Keempat, masalah ketersediaan. Distributor lokal seringkali tidak menyediakan produk hijau. Hal ini dapat menyebabkan keterlambatan dalam memperoleh produk. Meningkatnya permintaan pasar dapat mengatasi kendala ini. Kelima, tidak ada alternatif yang dapat diterima. Penghalang lain untuk pembelian hijau mungkin hanya kurangnya alternatif yang dapat diterima untuk produk saat ini. Keenam, tidak ada spesifikasi: penting bahwa pemasok diminta untuk memberikan parameter lingkungan dari produk yang mereka tawarkan kepada pembeli. Dengan cara yang sama, harus jelas mendefinisikan kebutuhan dan persyaratan mereka. Ketujuh adalah kebiasaan membeli: Kami selalu melakukannya, ini bisa menjadi mentalitas yang sulit diatasi. Mungkin juga ada hubungan antara pembeli dan pemasok yang membuat sulit untuk beralih ke alternatif. Langkah-langkah yang terlibat dalam pelaksanaan program pengadaan hijau termasuk dukungan organisasi. Menerapkan program pengadaan ramah lingkungan berarti mengubah kebijakan dan prosedur. Agar berhasil, penting bagi manajemen untuk mendukung sepenuhnya inisiatif tersebut. Selain itu, pihak yang bertanggung jawab membuat keputusan pengadaan harus dilibatkan dalam proses tersebut. Saran dan dukungan mereka merupakan faktor penentu keberhasilan. Selanjutnya adalah evaluasi diri. Langkah penting dalam menerapkan pengadaan hijau adalah evaluasi praktik pembelian saat ini. Proses ini akan membantu memperjelas apa yang dibeli di mana dan berapa harganya.

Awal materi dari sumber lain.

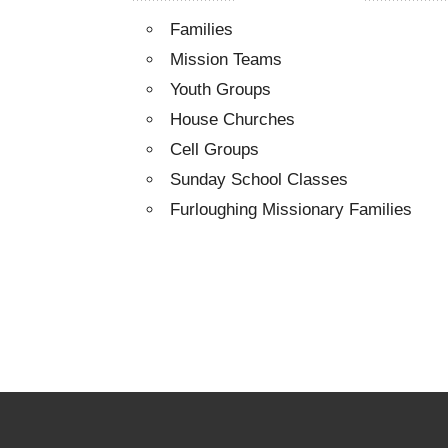
Families
Mission Teams
Youth Groups
House Churches
Cell Groups
Sunday School Classes
Furloughing Missionary Families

Beberapa negara maju telah memulai program dan kebijakan yang ditujukan untuk mencapai keberlanjutan melalui pengadaan hijau. Beberapa inisiatif kebijakan mereka berfokus pada teknik pencegahan limbah yang lebih dikenal dengan 4RS: Reduce, Reuse, Recycle, Recycle. Di Nigeria, upaya sedang dilakukan oleh badan lingkungan yang relevan untuk advokasi kebijakan dan kepekaan untuk pembangunan hijau. Faktanya, contoh unik dari proyek hijau di Nigeria adalah Kompleks Sekretariat Negara Bagian Osun, Osogbo yang sepenuhnya dicap demikian dalam konsep, desain, dan pelaksanaan dengan atap hijau untuk menggambarkan konsep tersebut sebagai proyek hijau. Terakhir, jelas bahwa pengadaan ramah lingkungan merupakan garis depan pertumbuhan baru menurut International Green Purchasing Network (IGPN) dan tetap menjadi jalan penting untuk mencapai pembangunan berkelanjutan.
- Fatoberu adalah Penjabat Manajer Umum Badan Pengadaan Umum Negara Bagian Osun.